I would liken the power of the Bible in a similar fashion. We who follow Christ believe that if used correctly, the Bible can lead us into great personal and social power that is life-giving through the working of God in Jesus Christ and the Holy Spirit, much as nuclear materials of uranium can do the same with a physical power. But used inappropriately or with the wrong goals in mind, that power can be used towards dangerous ends.
Of course, I would suggest the metaphor falls short in that while power for both good and bad uses of nuclear materials comes from the exact same source, good and poor use of Scripture would not have the exact same source: God will act differently towards the faithful than he would to the faithless and careless. Nevertheless, the Scripture would still contain the same normative power in the eyes of many others whether the Bible is indeed being used consistent with God’s will or not. The metaphor also breaks down in another way. The danger of nuclear materials makes it highly regulated by governments, that only a few people who are appropriately credentialled can have access to and use it. But the Bible is not something that should simply go into the hands of a few elite users of it; the Scriptures shouldn’t be controlled by a magisterium: we have learned how that goes in church history. Despite being dangerous, the Scriptures should be diffused, while recognizing the risks that come with that.

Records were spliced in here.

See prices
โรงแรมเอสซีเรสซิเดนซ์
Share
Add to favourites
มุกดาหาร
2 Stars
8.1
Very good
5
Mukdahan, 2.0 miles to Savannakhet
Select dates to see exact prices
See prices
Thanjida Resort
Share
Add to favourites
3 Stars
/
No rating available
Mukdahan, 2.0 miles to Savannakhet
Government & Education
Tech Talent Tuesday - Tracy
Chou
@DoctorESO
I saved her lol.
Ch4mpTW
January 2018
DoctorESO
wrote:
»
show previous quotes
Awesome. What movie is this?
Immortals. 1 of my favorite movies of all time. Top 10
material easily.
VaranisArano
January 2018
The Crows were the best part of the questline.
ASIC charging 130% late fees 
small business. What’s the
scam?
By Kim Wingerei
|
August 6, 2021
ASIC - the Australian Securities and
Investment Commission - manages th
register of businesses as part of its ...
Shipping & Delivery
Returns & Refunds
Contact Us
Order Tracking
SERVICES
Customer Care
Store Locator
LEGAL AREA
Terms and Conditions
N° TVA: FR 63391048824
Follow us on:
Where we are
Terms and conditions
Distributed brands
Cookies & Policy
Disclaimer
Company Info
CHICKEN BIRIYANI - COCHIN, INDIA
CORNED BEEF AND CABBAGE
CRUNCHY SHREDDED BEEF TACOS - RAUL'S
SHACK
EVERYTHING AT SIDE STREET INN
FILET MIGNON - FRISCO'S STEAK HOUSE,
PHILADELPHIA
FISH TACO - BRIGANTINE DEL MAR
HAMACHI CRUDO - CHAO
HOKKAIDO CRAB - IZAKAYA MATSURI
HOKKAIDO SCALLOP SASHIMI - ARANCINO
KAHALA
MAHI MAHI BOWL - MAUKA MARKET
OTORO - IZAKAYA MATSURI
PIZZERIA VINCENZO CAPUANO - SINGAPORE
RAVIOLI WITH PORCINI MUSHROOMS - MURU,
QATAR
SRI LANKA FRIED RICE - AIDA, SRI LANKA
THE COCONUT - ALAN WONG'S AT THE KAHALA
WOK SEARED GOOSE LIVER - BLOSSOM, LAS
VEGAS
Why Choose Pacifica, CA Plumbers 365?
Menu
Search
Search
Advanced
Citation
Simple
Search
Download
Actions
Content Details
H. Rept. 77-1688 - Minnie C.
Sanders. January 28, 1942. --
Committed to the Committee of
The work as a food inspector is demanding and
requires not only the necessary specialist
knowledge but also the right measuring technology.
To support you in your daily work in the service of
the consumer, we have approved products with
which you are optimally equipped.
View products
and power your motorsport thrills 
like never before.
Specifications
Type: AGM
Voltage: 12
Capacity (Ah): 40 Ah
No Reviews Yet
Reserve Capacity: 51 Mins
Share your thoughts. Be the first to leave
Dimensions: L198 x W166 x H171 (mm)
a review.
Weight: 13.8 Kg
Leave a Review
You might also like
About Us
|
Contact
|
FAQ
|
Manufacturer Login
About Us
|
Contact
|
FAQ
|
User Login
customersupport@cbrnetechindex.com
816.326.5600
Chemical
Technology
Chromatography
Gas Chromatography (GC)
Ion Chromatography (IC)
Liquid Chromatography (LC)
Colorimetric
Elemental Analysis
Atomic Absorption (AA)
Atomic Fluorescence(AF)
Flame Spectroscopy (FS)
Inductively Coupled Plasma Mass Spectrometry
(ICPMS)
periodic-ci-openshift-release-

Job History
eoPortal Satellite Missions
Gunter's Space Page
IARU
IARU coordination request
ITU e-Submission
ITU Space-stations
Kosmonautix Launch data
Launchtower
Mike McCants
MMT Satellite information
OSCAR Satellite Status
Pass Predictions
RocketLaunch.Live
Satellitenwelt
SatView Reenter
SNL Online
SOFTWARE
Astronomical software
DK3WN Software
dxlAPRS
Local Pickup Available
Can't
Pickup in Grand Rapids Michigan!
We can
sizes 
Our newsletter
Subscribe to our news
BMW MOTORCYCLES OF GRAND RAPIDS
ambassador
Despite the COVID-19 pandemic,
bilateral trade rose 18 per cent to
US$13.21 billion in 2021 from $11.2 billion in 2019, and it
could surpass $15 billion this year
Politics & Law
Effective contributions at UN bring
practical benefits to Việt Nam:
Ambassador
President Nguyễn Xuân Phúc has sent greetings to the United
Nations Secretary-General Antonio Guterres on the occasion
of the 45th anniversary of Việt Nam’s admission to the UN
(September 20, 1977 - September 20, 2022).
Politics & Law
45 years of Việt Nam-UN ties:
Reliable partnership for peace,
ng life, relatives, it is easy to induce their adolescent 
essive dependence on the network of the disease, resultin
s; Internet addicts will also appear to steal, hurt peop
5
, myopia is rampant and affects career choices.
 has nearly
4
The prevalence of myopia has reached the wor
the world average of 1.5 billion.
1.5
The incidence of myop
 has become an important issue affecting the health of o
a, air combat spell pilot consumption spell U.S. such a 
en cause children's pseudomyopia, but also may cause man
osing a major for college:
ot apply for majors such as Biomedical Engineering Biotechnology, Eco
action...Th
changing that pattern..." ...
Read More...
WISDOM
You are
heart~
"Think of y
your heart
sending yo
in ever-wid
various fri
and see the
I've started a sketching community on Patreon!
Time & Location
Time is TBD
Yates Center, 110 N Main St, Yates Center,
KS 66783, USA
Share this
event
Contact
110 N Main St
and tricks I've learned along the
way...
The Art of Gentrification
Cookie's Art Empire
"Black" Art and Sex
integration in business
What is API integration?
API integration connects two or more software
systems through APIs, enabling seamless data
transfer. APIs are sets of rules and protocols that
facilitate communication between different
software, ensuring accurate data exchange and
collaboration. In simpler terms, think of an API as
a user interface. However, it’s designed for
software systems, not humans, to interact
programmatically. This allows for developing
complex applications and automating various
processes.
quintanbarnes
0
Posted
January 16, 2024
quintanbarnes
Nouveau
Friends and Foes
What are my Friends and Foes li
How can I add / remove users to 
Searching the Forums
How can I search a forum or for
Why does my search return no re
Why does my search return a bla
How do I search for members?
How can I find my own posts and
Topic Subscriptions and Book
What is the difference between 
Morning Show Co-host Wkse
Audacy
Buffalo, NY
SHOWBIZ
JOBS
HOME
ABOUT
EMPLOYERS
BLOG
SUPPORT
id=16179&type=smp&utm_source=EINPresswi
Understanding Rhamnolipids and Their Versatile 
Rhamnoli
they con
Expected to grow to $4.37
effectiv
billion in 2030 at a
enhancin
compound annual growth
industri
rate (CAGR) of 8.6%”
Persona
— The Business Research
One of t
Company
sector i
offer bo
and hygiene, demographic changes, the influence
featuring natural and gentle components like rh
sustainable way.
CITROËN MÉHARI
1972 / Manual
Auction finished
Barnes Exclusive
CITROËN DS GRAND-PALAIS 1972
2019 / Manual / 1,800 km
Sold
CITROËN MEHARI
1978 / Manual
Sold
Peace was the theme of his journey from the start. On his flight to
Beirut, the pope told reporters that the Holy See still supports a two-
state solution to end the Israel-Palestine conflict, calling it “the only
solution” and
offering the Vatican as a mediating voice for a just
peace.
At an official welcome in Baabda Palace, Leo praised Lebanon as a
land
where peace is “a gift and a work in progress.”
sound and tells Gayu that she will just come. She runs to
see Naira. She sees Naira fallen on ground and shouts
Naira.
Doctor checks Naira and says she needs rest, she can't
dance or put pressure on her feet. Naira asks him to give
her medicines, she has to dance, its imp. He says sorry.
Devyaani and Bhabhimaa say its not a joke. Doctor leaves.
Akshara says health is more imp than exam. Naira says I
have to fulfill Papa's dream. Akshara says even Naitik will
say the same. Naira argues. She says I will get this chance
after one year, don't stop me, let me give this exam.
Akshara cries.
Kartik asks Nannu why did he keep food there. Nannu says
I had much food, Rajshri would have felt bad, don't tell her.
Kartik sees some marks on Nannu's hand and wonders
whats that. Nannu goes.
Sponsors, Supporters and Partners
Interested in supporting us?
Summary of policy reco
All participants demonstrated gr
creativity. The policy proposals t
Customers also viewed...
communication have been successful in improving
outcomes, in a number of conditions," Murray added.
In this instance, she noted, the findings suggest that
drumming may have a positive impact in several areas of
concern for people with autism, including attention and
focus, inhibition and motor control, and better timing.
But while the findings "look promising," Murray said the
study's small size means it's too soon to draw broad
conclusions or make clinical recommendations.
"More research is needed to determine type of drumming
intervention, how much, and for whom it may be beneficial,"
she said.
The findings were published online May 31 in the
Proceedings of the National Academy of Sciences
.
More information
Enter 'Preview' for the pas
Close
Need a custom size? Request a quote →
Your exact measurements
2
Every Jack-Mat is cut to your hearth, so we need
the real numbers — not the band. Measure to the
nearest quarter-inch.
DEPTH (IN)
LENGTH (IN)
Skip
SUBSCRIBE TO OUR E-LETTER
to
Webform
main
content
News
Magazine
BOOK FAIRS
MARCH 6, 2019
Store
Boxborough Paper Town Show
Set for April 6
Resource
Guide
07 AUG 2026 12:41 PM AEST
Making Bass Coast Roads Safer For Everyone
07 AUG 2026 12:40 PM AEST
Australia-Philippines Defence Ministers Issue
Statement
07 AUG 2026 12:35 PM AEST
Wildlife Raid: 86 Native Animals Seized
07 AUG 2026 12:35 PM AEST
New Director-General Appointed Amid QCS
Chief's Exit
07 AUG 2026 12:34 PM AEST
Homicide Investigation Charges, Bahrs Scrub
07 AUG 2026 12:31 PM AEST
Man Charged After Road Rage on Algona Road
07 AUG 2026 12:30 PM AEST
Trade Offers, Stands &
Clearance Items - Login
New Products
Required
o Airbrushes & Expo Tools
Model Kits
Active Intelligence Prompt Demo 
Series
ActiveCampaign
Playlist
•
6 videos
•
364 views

But it is only when we recognize the danger that is the Bible and employ the Scriptures accordingly that we as the Church can begin to really understand and speak to a society that has seen the Church and her Scriptures as dangerous at worst, a mixed blessing at best. While sometimes the Church has historically been considered dangerous because the righteousness and holiness of God in Jesus Christ and the Holy Spirit challenges the powers of the communities, societies, nations, empires, etc., this is different from being threatened when people who associate themselves with the Church marshall its power in threatening and harmful ways. The former is to suffer as a Christians because of one’s righteousness, whereas the latter is to be in conflict because of one’s unrighteousness, even if one self-righteously labels it righteousness. To speak to a skeptical and mistrustful society because the people of the Church has acted in very sketchy and damaging ways, the Church must recognize how this power has been used for intentions contrary to God’s own loving, redemptive purposes. Discipling the people to hear and read the Scriptures with care, to not be seduced by political, commercial, or even some religious uses of Scripture, to not employ the Bible principally as a rule book to decide the right and wrong arguments, morals, idea, etc. but to first and foremost to attune our hearts and minds to be open to hearing and understanding God and to be formed through that listening receptivity (even though God can still form us in the midst of our ignorance).
The Bible has a dangerous power, but the Church can take great care to make sure that power is used with the right care, so that the Church can be a more faithful witness to Christ rather than being the reasons the people blaspheme God.